A cynical
description of a management consultant of the sort so popular with businesses and
government organisations is “a person who
borrows your watch to tell you the time”.
It encapsulates the view that the ‘independent’ ‘experts’ have been
hired, first and foremost, to confirm what those hiring them already ‘know’ –
but with the extra credibility that comes from being external.
Crucial to this
approach is hiring the ‘right’ consultants – they need to be sufficiently
compliant – and giving them the ‘right’ brief.

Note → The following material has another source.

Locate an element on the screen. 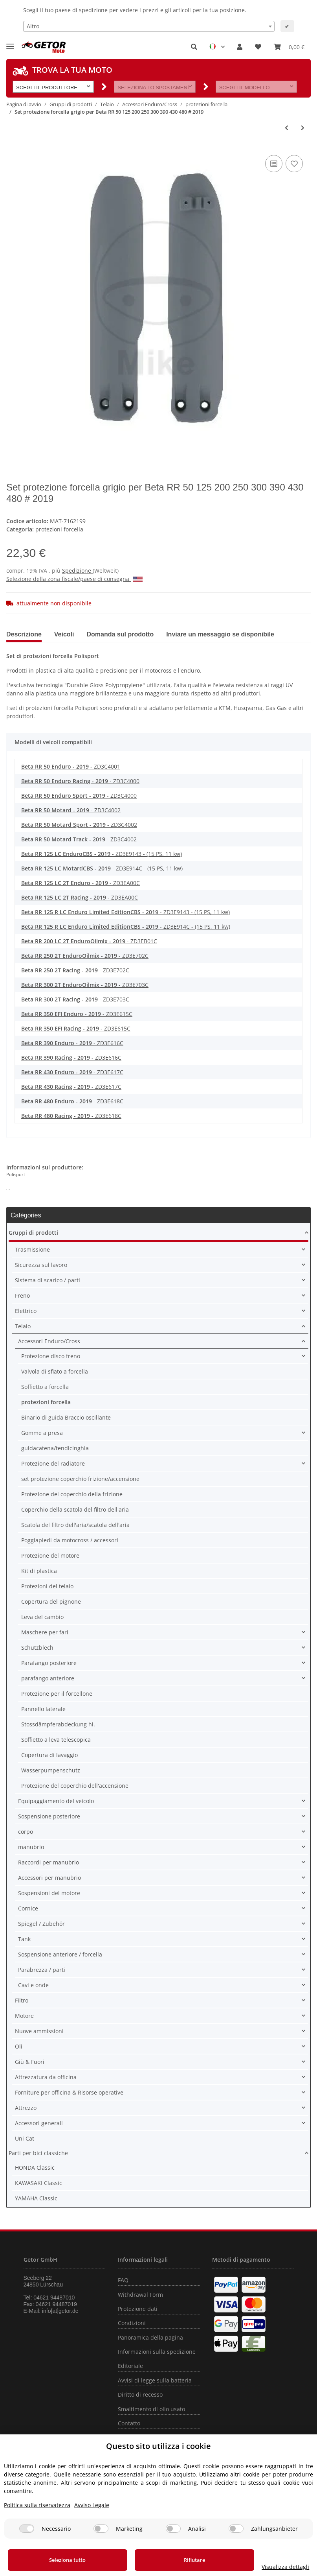  - ZD3E703C is located at coordinates (84, 984).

It’s a definition which somehow sprang to mind when I read this sentence
in the foreword to the report of the Williams Commission yesterday:
“In establishing us, the First
Minister made clear that the status quo was not an option. We have found extensive and compelling
evidence that that is indeed the case.”
The consultants
that I’m used to don’t often make their role quite as crystal clear as that; it’s
usually a bit more nuanced! But there
can be little doubt that the Commission has told the Welsh Government what it
wanted to hear. Quelle surprise.
Sadly, their
brief was written entirely around “governance and delivery”, thereby absolving
them of any duty to consider what local government should actually do, and
concentrate instead on how they do it. I
wouldn’t argue that there aren’t problems with the how at present, but to adapt a
piece of management speak, “doing the
wrong things well is probably worse than doing the right things badly”. It seems, however, that doing things well is
deemed more important by the Welsh Government than doing the right things.
Local
Government in Wales is a complete mish-mash of three types of activities, with
vague and imprecise boundaries between them:
·
Services
where the councils really are free to decide on policy and delivery as they
wish. They can choose to spend more and
deliver a better service, or to spend less and cut the council tax. Different parties and candidates really can
promise different approaches which they can then implement when elected. This category includes things like parks, leisure
centres, and libraries. It’s worth
noting that this one area where they have complete freedom is the one area
where they currently seem, perversely, to be trying to divest themselves of all
responsibility.
·
Secondly,
we have some services where the councils have absolutely no scope to set any
policy and are totally constrained by the law as to what they can do. The limit of their scope for being different
is perhaps using different and incompatible IT systems to achieve the same ends
– things like electoral registration, for instance; or births, deaths and
marriages. I find it hard to see what,
if any, value is added in these areas by having locally elected councillors
responsible for them. They are
administrative tasks which could just as easily – and probably more efficiently
– be managed nationally.
·
Then
we have the services in the middle where the local councils like to believe
that they have some freedom to set policy and do things differently, but in
reality are hide-bound by central directives and standards. These are things like Social Services and
Education – and it’s worth noting that these are precisely the service areas in
which local authorities are perceived to be failing. The two facts might not be unconnected…
I’m not sure
whether the services referred to in the third category should actually be
delivered by Local Councils at all; I’m open to be convinced either way. My starting point is that if local
councillors with their own democratic mandate are to run services, they should
have the freedom to set policy – and the freedom to deliver a poor service as
well if they so choose, and if the local electorate choose a bunch of
incompetents to run the council. It’s
called democracy. But if a service is
deemed to be too important to be left to local decision-making, then we should
stop pretending that local authorities add any value and run the service
nationally.
It all depends
on your viewpoint on the extent of any local democratic mandate; I tend to the
view that we should maximise local control, and I accept that one inevitable result
of that is that service levels and quality will vary; but if the majority
believe that consistent service levels are more important, then they should advocate
proper central control, as the only way of meeting that objective.
The latest
report doesn’t address that sort of question at all – and the Commission is
recommending a series of local government mergers on the basis of an assumption
that we should simply continue as we are.
The merger process will be costly in the short term, even if we believe
that there will be savings in the longer term.
Eyes will inevitably be taken off balls in the process; such problems as
we currently have will continue until the process is complete. It’s a serious missed opportunity.